Black Bread White Beer, Niven Govinden, Fourth Estate, Pp 185,  Rs 350.00

In this fictional work, the story begins with the protagonist Amal seated in a park upon a bench, partly hidden by trees. He is watching a dinghy float by with two men squatting in it, while he is deeply immersed in his thoughts.

He goes to a car park where two Polish guys offer valet service. Though overpriced, they do spotless work. He gets his car polished from one of them, though he remembers his wife Claud would ask him in perpetuity if she ever got wind of his spending spree by joking, “What has happened to my tightwad husband?”

The Pole, while polishing the car, advises Amal to replace his Mini Cooper with a BMW because “it will impress people when you drive to your important meetings.” Amal informs him that the Mini Cooper is his wife Claud’s car in which he has to rush to the hospital, where she is recovering from a miscarriage at 21 days. After that he goes and gets stinking drunk.

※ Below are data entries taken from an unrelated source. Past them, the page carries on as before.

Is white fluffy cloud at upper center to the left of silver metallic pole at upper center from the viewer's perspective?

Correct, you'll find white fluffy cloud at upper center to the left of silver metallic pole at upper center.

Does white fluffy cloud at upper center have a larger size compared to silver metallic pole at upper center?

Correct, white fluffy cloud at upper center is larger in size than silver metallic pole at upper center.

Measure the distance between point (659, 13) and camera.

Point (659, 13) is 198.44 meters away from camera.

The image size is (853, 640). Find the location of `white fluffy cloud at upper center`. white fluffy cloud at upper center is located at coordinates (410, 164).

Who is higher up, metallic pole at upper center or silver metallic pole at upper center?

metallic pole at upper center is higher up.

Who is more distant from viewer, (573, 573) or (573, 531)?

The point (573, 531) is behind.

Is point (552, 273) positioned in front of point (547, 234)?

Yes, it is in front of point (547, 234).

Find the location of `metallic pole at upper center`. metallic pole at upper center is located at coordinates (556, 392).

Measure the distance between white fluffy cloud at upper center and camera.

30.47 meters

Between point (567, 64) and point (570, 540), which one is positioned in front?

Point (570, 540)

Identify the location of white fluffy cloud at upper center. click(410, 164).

Amal’s friend Hari calls to enquire about Claude. Hari has been responsible for bringing Amal and Claud together in the first place. It is he who helped to wean him off those shady night club girls he fruitlessly chased for most of twenties. Amal is forced to admit to himself that Claud was “cleverer, who was on a faster career path and earned more.”

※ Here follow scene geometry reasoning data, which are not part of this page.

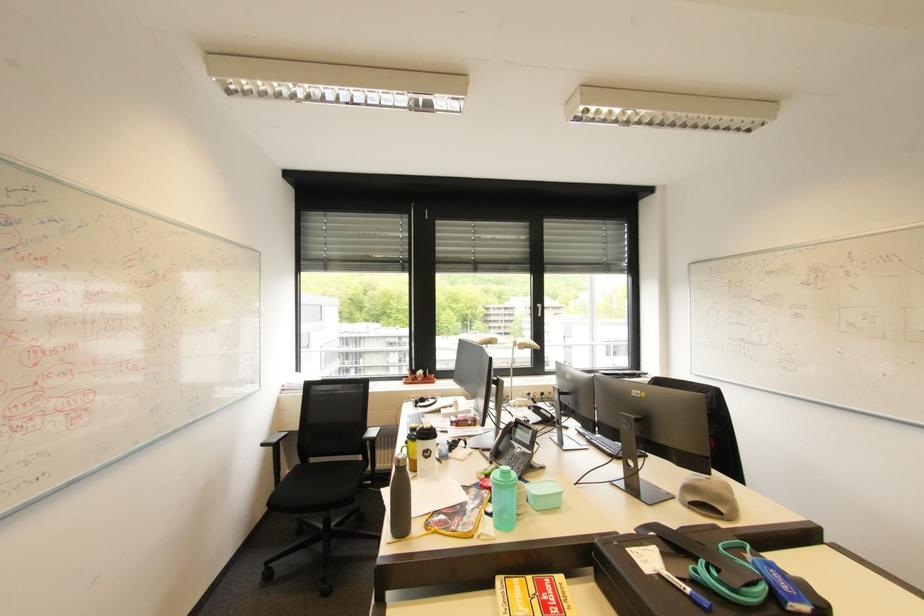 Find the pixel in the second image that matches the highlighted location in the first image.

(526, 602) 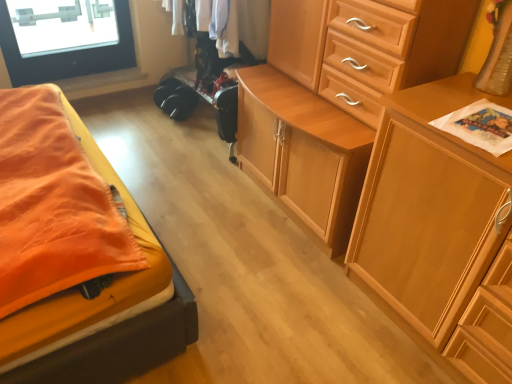 Question: Is wooden cabinet at center, arranged as the 2th chest of drawers when viewed from the left, at the back of black fabric clothing at center?

Choices:
 (A) yes
 (B) no

Answer: (B)

Question: Considering the relative sizes of black fabric clothing at center and wooden cabinet at center, arranged as the 2th chest of drawers when viewed from the left, in the image provided, is black fabric clothing at center wider than wooden cabinet at center, arranged as the 2th chest of drawers when viewed from the left,?

Choices:
 (A) yes
 (B) no

Answer: (B)

Question: Does black fabric clothing at center have a smaller size compared to wooden cabinet at center, which appears as the first chest of drawers when viewed from the right?

Choices:
 (A) yes
 (B) no

Answer: (A)

Question: Is black fabric clothing at center positioned in front of wooden cabinet at center, arranged as the 2th chest of drawers when viewed from the left?

Choices:
 (A) yes
 (B) no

By now Amal is no longer moonstruck as he watches Claud waiting for him, her body’s bagginess giving “her a wizened quality, the double knot tied at the waist making her appear swaddled. Bleached out by sunlight, she is so pale as if to emphasise her blood loss, though the bed curls and the detailed embroidery across the coat breast give her a gothic quality; a vampire in urgent need of food.” He knows she is grieving for something which was not yet a baby and just a cluster of cells, a mere six weeks of growth but which is responsible for an unseen, immeasurable emptiness in her.

One day while out shopping, Claud sees two tartan car blankets available for 25 pound sterling and wants to purchase them. Amal tries to dissuade her from buying them by saying, “Since when have you been into tartan?” Her stinging reply, “It’s not a question of being into. Tartan’s something everyone’s brought up with in Britain,” reminds him of his many perceived inadequacies, including that of being a brown son-in-law in a white gamily and which sits like a redwood tree upon his shoulder. Here the author hastens to add that this is a phenomenon not simply restricted to skin tone. Amal’s other friends, “white skinned and robbed of voice, are also in the same boat: pussy-whipped. Life is good so long as the missus is happy.” 

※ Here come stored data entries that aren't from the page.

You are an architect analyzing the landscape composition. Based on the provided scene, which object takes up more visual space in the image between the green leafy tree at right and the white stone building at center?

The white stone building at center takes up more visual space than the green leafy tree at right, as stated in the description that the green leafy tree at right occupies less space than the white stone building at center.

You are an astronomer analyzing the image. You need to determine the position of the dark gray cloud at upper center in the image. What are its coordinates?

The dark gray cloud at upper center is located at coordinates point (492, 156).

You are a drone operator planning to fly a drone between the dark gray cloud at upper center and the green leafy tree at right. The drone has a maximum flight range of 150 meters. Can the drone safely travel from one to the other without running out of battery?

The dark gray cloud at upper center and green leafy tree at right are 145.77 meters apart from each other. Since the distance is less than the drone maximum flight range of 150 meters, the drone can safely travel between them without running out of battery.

Amal and Claud once had a fight over religion when she told him that his parents wanted their baby to be raised as a Hindu. He told her, “Didn’t you hear them? One God, any God.” But she had shot back, “Read between the lines, Amal. Are you really that stupid? This is about you becoming a Christian. It’s their way of getting back at me.”

It is Hari who points out to Amal that he is a weak, whiny little man, “You are spineless and unable to stand up to your wife.”

In this novel, Amal is caught between his own desires and those of his wife Claud and his in-laws, between whom there is an understated tension at his being an Indian. One day, Amal is forced to visit a village fair in Sussex but he is unable to deal with the festivities based on a pagan fertility ritual. He takes refuge in a church to meditate on life, his parents in India and Catholicism (he had become a Christian to marry Claud). He finds that when Claud gets drunk, she becomes loose limbed and uninhibited and he also discovers that he is able to assert himself when he has had one too many. Finally they both have a reason to look forward to a future together.

(Fourth Estate, HarperCollins Publishers, A-53 Sector 57, Noida, UP-201301).